Material provided
Content starts
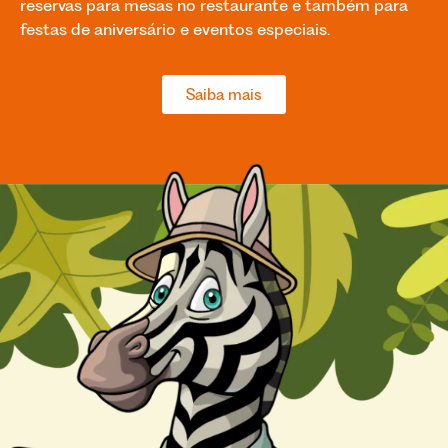
reservas para mesas no restaurante e também para
festas de aniversário e eventos especiais.
Saiba mais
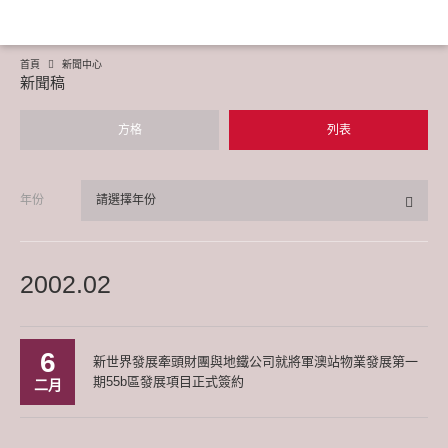
首頁
新聞中心
新聞稿
方格
列表
年份
請選擇年份
2002.02
6
新世界發展牽頭財團與地鐵公司就將軍澳站物業發展第一
期55b區發展項目正式簽約
二月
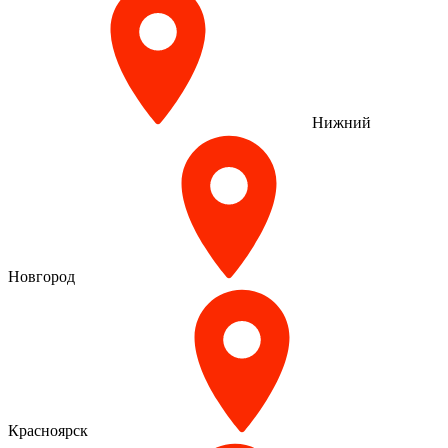
Нижний
Новгород
Красноярск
Content ends
Retype the data above exactly. Leave the pictures out.

Solution
reservas para mesas no restaurante e também para
festas de aniversário e eventos especiais.
Saiba mais
首頁
新聞中心
新聞稿
方格
列表
年份
請選擇年份
2002.02
6
新世界發展牽頭財團與地鐵公司就將軍澳站物業發展第一
期55b區發展項目正式簽約
二月
Нижний
Новгород
Красноярск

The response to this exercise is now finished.